Принципиальная установка Гидденса, заявленная уже в теории структурирования, состоит в том, что социальное исследование, которое начинается как институциональный анализ, завершается как теоретическое изображение повседневного социального опыта людей, имманентная упорядоченность которого воплощена в институциональных формах. Соответственно, анализ институциональных параметров модерна открывает дорогу реконструкции экзистенциальных характеристик модерного социального опыта, зафиксированных в структурах практического сознания. Практическое сознание, вплетенное в рутины повседневности, в когнитивном и эмоциональном планах является основным генератором того чувства онтологической безопасности (ontological security), которое обычно испытывается людьми и антонимом которого является экзистенциальный ужас, рождаемый столкновением с хаосом (Angst в смысле Кьеркегора и Хайдеггера). Обладать чувством онтологической безопасности означает, указывает Гидденс, располагать на уровне непосредственного практического сознания "ответами" на основные экзистенциальные вопросы, неизбежно встающие перед каждым человеческим существом: о конечности человеческой жизни, о сосуществовании с другими, об обеспечении непрерывности личностной идентичности и др. [19, p. 47–55]. Ядром этого чувства безопасности является "базисное доверие" (basic trust), обычно формирующееся у ребенка на основе отношений с воспитывающими его взрослыми: взаимность с воспитателями образует исходную бессознательную социальность, ту первичную связь, из которой впоследствии вырастают сложные эмоционально-когнитивные ориентации индивида в отношении других людей, вещного мира и самого себя [19. p. 38–39]1. В дальнейшем переживание онтологической безопасности формируется и поддерживается механизмами рутинизации человеческого поведения в среде повседневности, благодаря чему индивиды от одной ситуации к другой несут на себе своеобразный "защитный кокон", который обеспечивает чувство "неуязвимости", блокирующее негативные возможности в пользу позиции надежды. Иными словами, чувство онтологической безопасности рождает уверенность в том, что на улице первый встречный не пырнет вас ножом, что водитель затормозит перед переходящим улицу пешеходом, что в проблемной ситуации в итоге все устроится благоприятным образом, хотя обратное в этих и всех других подобных случаях никоим образом не исключено.

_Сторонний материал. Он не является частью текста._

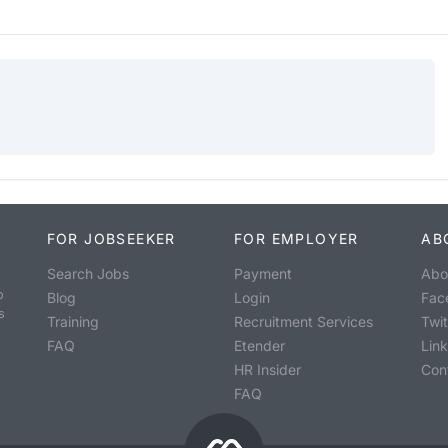
FOR JOBSEEKER
FOR EMPLOYER
AB
Search Jobs
Payment
Abo
o
Blog
Login
Fac
s
Training
Recruitment Services
Twit
FAQ
Etender
Lin
HR Insider
Con
FAQ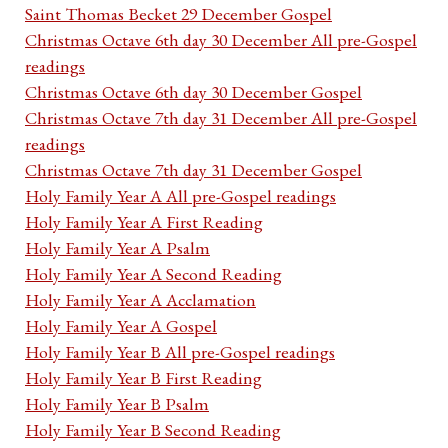
Saint Thomas Becket 29 December Gospel
Christmas Octave 6th day 30 December All pre-Gospel
readings
Christmas Octave 6th day 30 December Gospel
Christmas Octave 7th day 31 December All pre-Gospel
readings
Christmas Octave 7th day 31 December Gospel
Holy Family Year A All pre-Gospel readings
Holy Family Year A First Reading
Holy Family Year A Psalm
Holy Family Year A Second Reading
Holy Family Year A Acclamation
Holy Family Year A Gospel
Holy Family Year B All pre-Gospel readings
Holy Family Year B First Reading
Holy Family Year B Psalm
Holy Family Year B Second Reading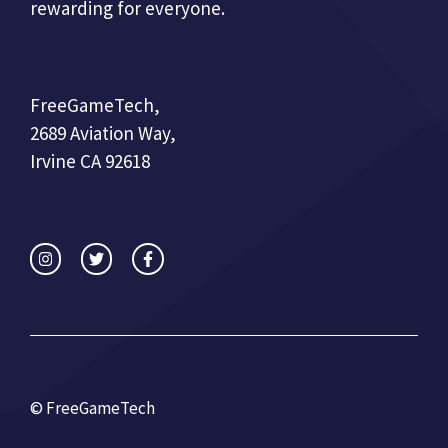
rewarding for everyone.
FreeGameTech,
2689 Aviation Way,
Irvine CA 92618
© FreeGameTech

Таким образом, присущий модерну исключительный динамизм социальной жизни кардинальным образом дестабилизирует и существенно трансформирует чувство онтологической безопасности: рутинизация человеческой практики здесь уже не обеспечивается в полной мере механизмами традиции, а опосредуется все возрастающей рефлексивностью. В модерном мировосприятии порядок человеческих действий освобождается от связи с религиозными космологиями, прихотливая игра случая заменяет божественное предопределение. В этом смысле Макиавелли может рассматриваться не только как основоположник современной политической философии, но и как образцовый выразитель самоощущения модерного человека, живущего в случайностном мире. Опираясь на концепцию Ульриха Бека, Гидденс определяет модерный тип социальной жизни как "общество риска" [25]. Хотя Гидденс и говорит о том, что модерн лишь изменил "профиль риска", в соответствии с духом и буквой его концепции риск как ключевая характеристика социальной жизни людей является специфически модерным феноменом: понятие риска в практическом сознании людей приходит на смену понятию судьбы. Принимать риск как таковой означает признавать, что ни один аспект нашей деятельности не следует безусловно предустановленной линии, а все определяется сочетанием случайных событий. Модерный тип социальной жизни существенно характеризуется "созданной неопределенностью" (manufactured uncertainty) — такой, которая вытекает не из стихийности природных процессов, а из социализации природной среды и значительного возрастания трансформативного потенциала человеческого действия. Понятие риска относится не только к плану индивидуального действия: в эпоху модерна образуются обширные "среды риска" (risk environments), охватывающие большие массы людей, а некоторые из них — все человечество (например, связанные с возможностью экологической катастрофы или ядерной войны). "Понятие риска становится центральным в обществе, которое порывает с прошлым, с традиционными образами действия и которое открывается проблематичному будущему" [18, p. 111].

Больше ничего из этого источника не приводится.